Exactly those lines that run from the one containing "Seguin au sud. Sur son territoire, la ville" through the last line of the entries below should be printed, and no others.

--- Material provided Enclosed Below ---

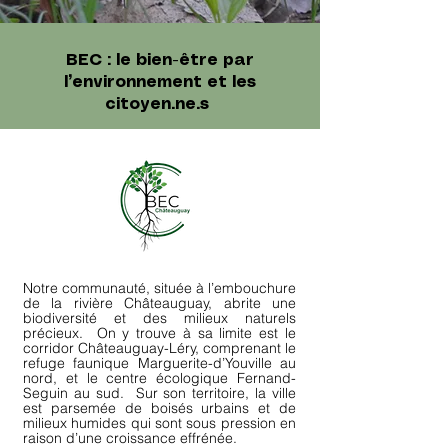
BEC : le bien-être par
l’environnement et les
citoyen.ne.s
Notre communauté, située à l’embouchure
de la rivière Châteauguay, abrite une
biodiversité et des milieux naturels
précieux. On y trouve à sa limite est le
corridor Châteauguay-Léry, comprenant le
refuge faunique Marguerite-d’Youville au
nord, et le centre écologique Fernand-
Seguin au sud. Sur son territoire, la ville
est parsemée de boisés urbains et de
milieux humides qui sont sous pression en
raison d’une croissance effrénée.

--- End of Enclosed Material provided ---

_Solved problem_:
Seguin au sud. Sur son territoire, la ville
est parsemée de boisés urbains et de
milieux humides qui sont sous pression en
raison d’une croissance effrénée.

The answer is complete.